Data under study —
Start of Block

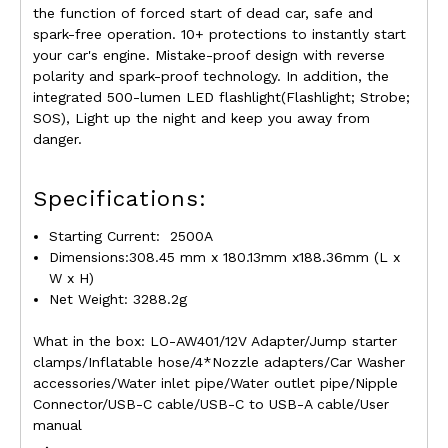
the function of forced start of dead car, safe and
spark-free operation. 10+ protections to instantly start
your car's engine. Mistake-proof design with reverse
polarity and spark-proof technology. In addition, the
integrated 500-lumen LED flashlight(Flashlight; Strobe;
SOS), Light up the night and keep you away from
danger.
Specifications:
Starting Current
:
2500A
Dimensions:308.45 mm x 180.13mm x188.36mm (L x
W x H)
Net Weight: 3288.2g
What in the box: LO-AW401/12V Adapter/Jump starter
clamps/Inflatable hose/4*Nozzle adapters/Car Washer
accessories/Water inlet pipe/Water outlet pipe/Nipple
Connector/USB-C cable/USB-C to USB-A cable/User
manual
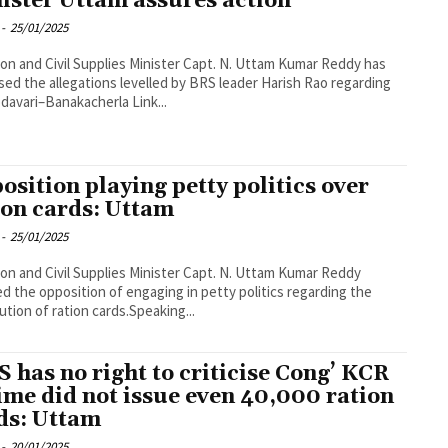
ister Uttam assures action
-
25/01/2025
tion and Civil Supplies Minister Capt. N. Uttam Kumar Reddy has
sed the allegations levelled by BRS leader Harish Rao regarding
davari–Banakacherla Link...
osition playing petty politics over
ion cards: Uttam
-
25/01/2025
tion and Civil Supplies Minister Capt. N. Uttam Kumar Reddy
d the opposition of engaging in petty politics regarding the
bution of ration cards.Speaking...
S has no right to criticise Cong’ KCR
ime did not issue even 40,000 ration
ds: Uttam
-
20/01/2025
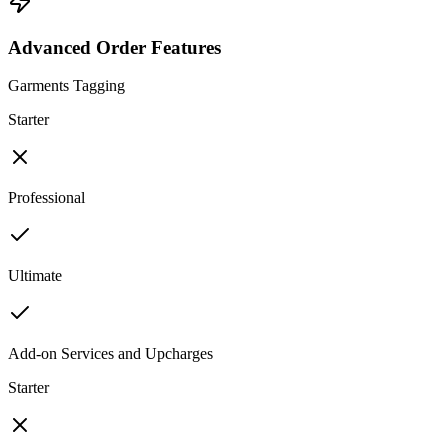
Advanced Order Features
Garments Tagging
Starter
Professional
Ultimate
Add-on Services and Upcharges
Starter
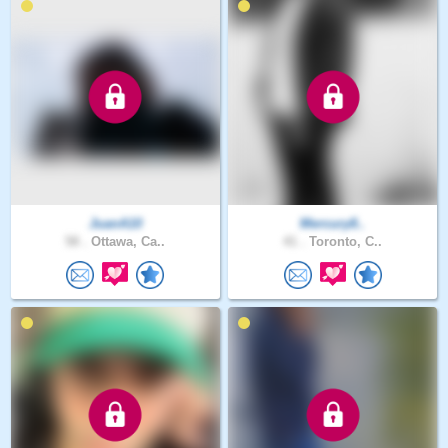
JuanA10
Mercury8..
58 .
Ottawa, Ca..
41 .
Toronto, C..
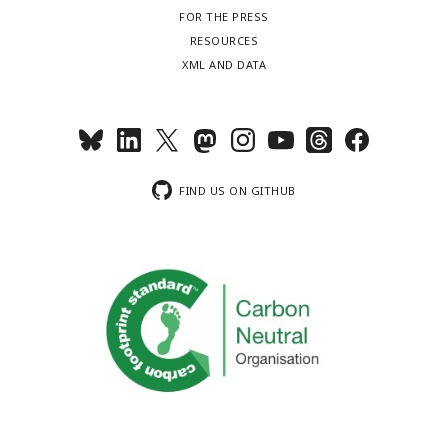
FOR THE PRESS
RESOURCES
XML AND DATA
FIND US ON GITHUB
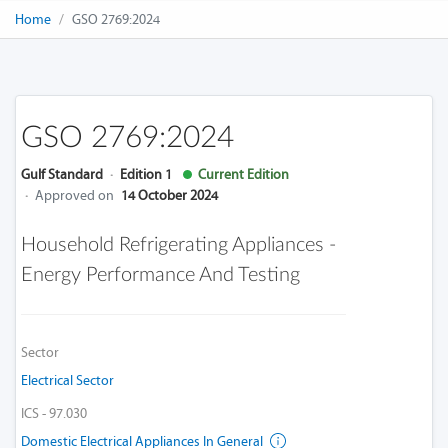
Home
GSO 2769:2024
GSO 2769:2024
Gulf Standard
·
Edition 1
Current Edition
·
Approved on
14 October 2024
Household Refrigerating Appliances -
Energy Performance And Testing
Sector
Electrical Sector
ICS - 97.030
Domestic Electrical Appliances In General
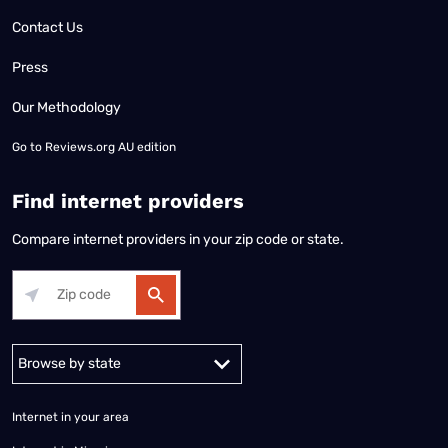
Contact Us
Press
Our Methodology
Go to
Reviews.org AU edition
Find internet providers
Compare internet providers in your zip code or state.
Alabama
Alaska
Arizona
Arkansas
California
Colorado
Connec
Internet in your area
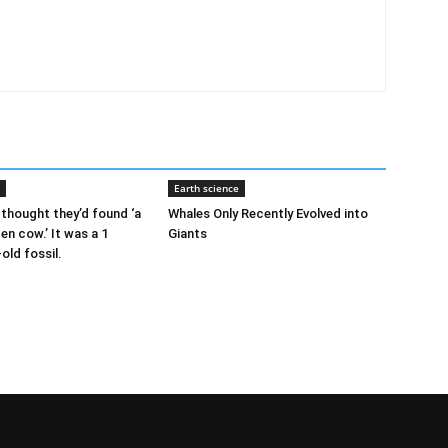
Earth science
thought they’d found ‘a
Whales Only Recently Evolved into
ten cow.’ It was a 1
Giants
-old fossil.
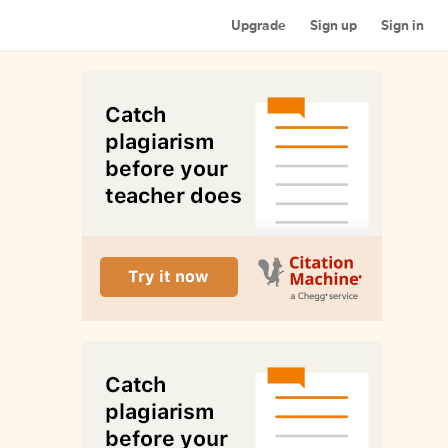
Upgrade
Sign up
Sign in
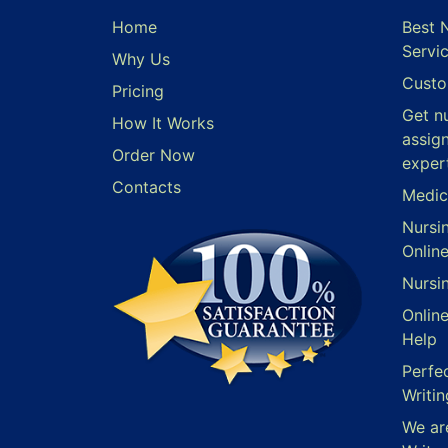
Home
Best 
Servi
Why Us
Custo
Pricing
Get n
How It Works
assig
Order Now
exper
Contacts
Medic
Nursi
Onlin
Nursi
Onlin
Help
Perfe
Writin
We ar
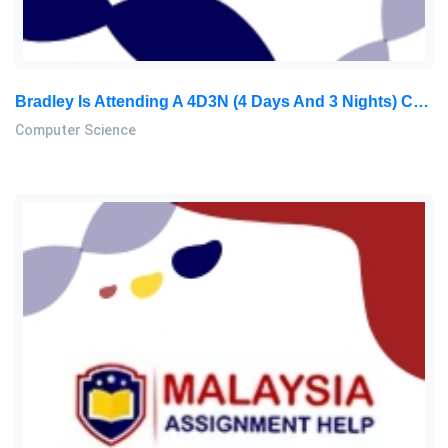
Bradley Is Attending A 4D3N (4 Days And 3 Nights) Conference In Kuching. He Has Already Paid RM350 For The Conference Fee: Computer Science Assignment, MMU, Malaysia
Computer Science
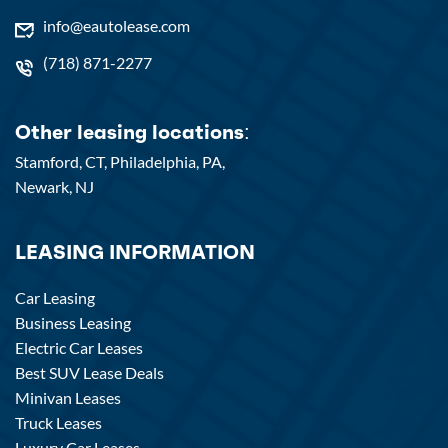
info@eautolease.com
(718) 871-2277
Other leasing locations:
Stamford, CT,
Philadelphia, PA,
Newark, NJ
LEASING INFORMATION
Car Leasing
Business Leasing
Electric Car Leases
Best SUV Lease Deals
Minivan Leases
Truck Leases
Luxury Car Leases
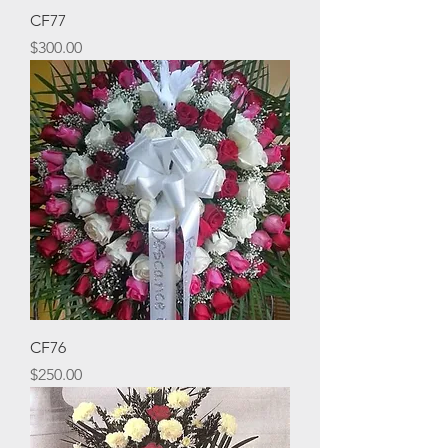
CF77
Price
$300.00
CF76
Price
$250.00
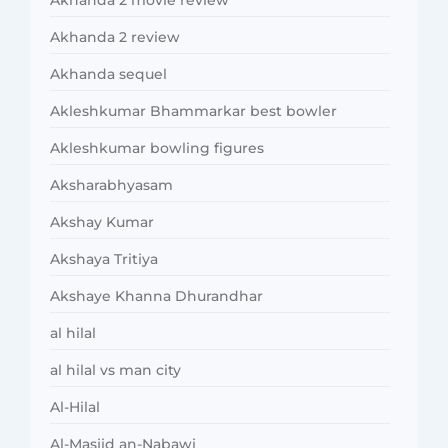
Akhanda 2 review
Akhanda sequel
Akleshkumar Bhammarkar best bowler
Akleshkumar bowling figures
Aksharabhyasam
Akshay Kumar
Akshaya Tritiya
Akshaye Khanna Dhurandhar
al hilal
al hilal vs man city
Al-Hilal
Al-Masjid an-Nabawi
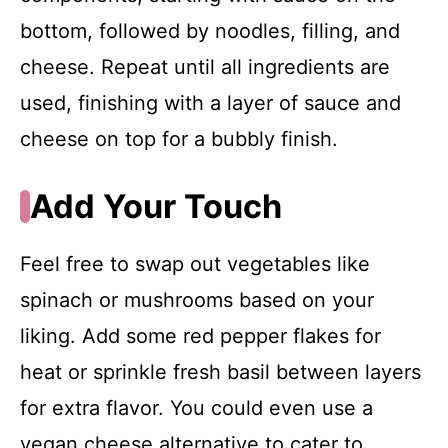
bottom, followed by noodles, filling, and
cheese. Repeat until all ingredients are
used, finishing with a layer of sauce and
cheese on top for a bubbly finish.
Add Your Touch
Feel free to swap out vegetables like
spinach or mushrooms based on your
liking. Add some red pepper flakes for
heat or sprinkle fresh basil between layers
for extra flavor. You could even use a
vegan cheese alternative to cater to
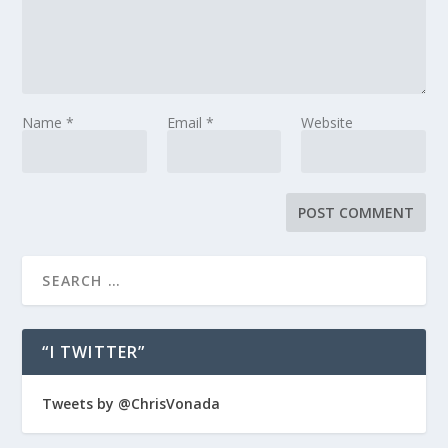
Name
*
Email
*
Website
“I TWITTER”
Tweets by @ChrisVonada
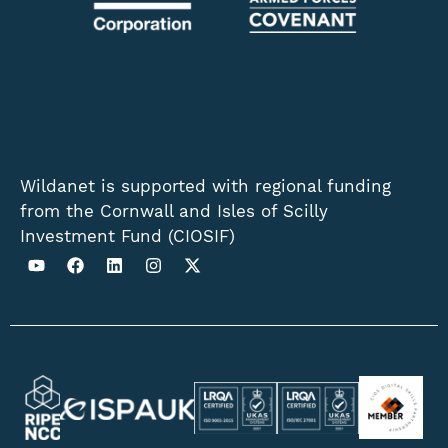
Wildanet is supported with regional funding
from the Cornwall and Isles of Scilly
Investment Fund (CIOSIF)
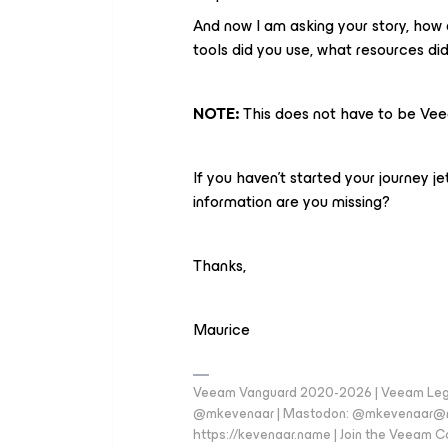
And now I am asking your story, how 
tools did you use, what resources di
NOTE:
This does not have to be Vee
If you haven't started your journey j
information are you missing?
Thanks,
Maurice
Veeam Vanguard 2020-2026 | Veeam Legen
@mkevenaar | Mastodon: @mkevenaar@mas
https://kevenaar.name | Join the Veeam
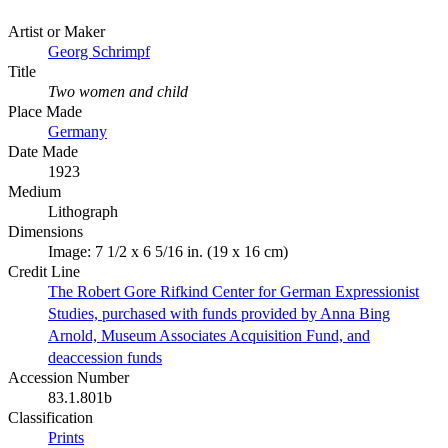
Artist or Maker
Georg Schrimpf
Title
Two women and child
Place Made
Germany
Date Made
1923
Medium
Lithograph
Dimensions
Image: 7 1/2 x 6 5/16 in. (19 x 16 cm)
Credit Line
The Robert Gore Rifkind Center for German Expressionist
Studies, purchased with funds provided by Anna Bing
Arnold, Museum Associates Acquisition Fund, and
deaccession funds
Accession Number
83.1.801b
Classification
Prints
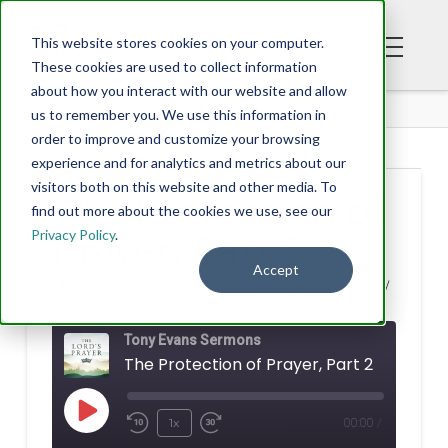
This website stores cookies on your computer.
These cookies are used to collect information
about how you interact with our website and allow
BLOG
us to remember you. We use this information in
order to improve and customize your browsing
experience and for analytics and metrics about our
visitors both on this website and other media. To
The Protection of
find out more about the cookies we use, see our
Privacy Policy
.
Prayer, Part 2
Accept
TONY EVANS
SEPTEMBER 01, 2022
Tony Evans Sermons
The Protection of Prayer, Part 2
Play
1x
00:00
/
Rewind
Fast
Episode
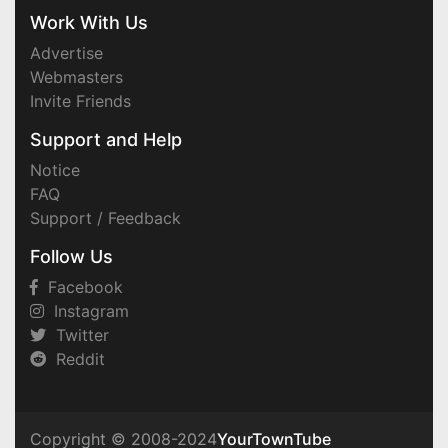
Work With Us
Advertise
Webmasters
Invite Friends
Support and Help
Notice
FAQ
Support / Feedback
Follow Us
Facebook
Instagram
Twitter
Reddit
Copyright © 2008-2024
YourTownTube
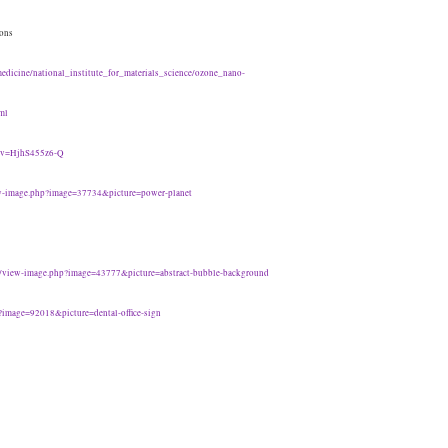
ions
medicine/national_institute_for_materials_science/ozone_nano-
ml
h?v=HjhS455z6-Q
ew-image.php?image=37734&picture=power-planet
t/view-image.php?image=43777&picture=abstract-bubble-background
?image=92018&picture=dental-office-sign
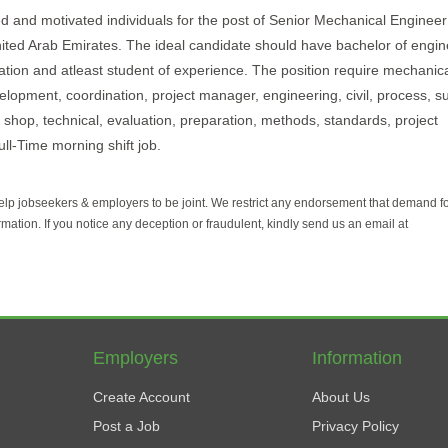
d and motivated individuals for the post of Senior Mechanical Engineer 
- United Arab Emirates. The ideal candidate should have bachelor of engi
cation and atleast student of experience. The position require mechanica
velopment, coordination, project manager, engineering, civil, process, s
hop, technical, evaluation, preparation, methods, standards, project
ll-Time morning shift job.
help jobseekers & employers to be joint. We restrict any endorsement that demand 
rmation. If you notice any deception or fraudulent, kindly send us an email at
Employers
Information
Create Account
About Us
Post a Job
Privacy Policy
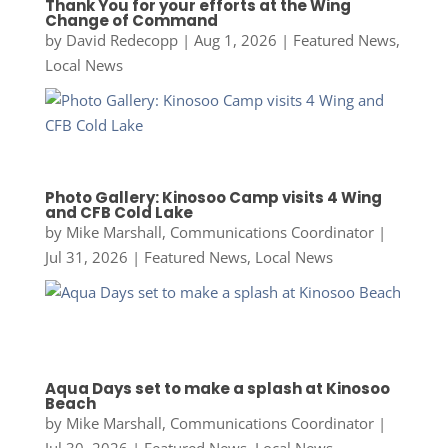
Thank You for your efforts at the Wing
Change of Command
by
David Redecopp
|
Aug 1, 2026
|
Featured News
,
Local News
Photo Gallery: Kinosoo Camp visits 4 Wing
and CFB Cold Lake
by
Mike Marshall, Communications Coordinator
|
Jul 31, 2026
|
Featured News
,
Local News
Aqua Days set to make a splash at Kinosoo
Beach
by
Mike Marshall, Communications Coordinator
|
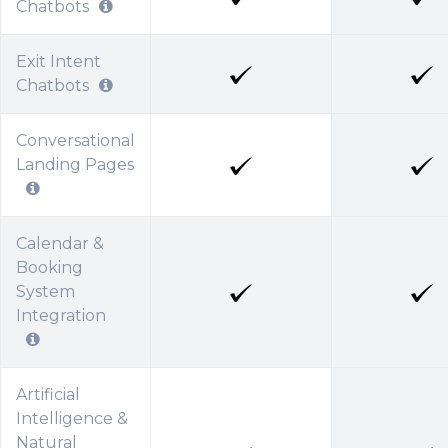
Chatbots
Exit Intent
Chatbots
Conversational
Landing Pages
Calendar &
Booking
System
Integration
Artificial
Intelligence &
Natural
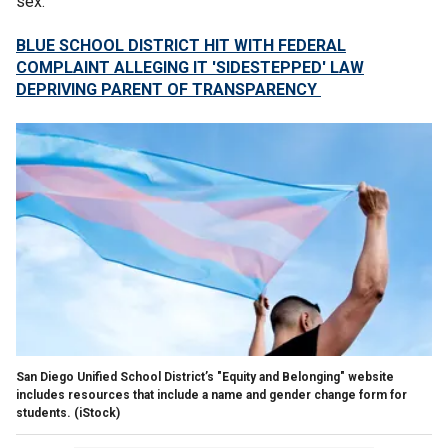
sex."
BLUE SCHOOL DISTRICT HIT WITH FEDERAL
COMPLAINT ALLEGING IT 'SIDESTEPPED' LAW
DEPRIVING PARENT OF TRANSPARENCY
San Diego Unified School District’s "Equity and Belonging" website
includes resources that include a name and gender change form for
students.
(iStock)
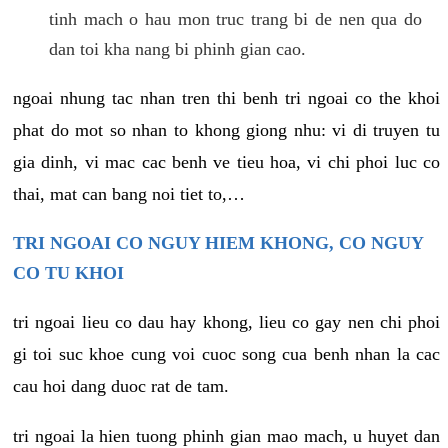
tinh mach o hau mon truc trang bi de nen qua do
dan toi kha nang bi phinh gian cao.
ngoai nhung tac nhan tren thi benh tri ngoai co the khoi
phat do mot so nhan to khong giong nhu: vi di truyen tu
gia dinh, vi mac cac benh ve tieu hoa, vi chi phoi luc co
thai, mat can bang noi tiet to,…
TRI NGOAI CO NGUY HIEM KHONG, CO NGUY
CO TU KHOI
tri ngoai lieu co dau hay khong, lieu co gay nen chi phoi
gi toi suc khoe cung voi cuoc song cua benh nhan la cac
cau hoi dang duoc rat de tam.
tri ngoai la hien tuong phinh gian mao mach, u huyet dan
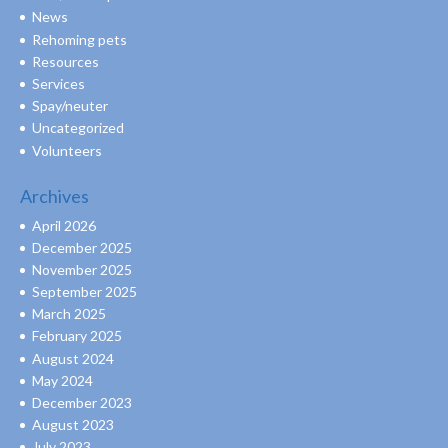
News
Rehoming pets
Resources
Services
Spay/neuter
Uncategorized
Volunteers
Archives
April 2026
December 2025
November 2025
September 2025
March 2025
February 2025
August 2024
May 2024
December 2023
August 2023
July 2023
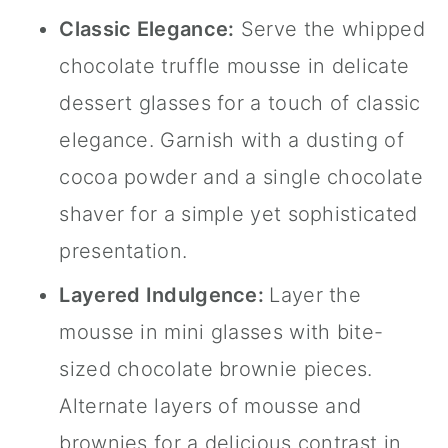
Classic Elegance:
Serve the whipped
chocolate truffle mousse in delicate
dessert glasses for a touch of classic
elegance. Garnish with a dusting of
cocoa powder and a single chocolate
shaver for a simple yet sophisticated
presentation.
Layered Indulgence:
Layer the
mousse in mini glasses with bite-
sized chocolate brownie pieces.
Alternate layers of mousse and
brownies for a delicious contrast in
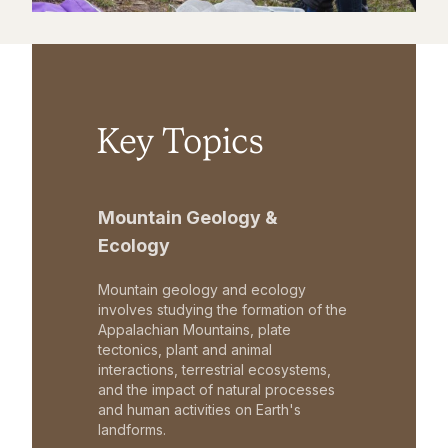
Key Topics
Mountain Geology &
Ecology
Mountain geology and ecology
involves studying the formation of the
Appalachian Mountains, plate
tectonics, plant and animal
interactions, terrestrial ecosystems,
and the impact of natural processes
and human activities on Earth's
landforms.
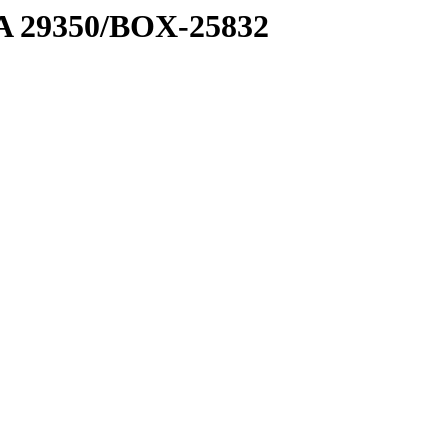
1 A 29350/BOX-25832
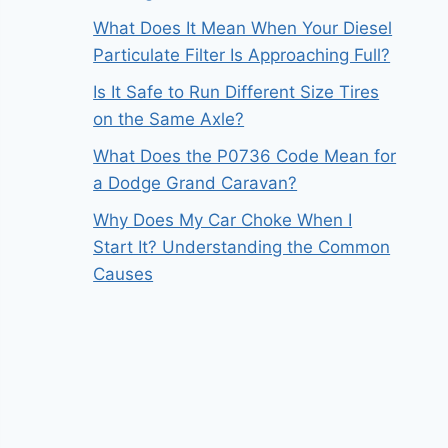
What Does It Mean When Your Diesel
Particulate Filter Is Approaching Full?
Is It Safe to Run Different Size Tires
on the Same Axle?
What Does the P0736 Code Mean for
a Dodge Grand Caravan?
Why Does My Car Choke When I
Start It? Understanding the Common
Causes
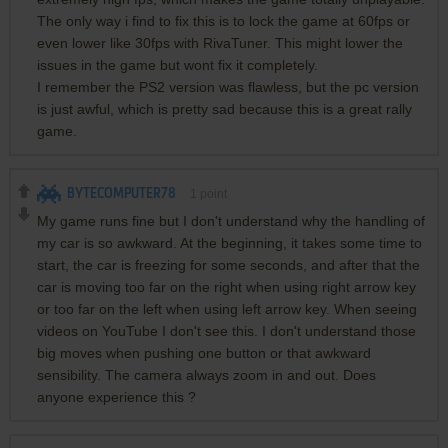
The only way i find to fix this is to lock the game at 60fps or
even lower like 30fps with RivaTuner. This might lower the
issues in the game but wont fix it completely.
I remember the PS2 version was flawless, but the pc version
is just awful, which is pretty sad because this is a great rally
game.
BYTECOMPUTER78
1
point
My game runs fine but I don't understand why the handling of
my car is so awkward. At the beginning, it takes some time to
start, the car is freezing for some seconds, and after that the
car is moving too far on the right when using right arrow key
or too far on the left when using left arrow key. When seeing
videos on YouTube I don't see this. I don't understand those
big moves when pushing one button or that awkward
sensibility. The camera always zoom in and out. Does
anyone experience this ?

End of Block

What you will do — Word for word and without pictures, please write out only the lines from the start of the entries through the line containing "Approved on", both included.

Solution to the problem —
the function of forced start of dead car, safe and
spark-free operation. 10+ protections to instantly start
your car's engine. Mistake-proof design with reverse
polarity and spark-proof technology. In addition, the
integrated 500-lumen LED flashlight(Flashlight; Strobe;
SOS), Light up the night and keep you away from
danger.
Specifications:
Starting Current
:
2500A
Dimensions:308.45 mm x 180.13mm x188.36mm (L x
W x H)
Net Weight: 3288.2g
What in the box: LO-AW401/12V Adapter/Jump starter
clamps/Inflatable hose/4*Nozzle adapters/Car Washer
accessories/Water inlet pipe/Water outlet pipe/Nipple
Connector/USB-C cable/USB-C to USB-A cable/User
manual
ister Uttam assures action
-
25/01/2025
tion and Civil Supplies Minister Capt. N. Uttam Kumar Reddy has
sed the allegations levelled by BRS leader Harish Rao regarding
davari–Banakacherla Link...
osition playing petty politics over
ion cards: Uttam
-
25/01/2025
tion and Civil Supplies Minister Capt. N. Uttam Kumar Reddy
d the opposition of engaging in petty politics regarding the
bution of ration cards.Speaking...
S has no right to criticise Cong’ KCR
ime did not issue even 40,000 ration
ds: Uttam
-
20/01/2025
Advanced Order Features
Garments Tagging
Starter
Professional
Ultimate
Add-on Services and Upcharges
Starter
JuanA10
Mercury8..
58 .
Ottawa, Ca..
41 .
Toronto, C..
FOR THE PRESS
RESOURCES
XML AND DATA
FIND US ON GITHUB
Home
GSO 2769:2024
GSO 2769:2024
Gulf Standard
·
Edition 1
Current Edition
·
Approved on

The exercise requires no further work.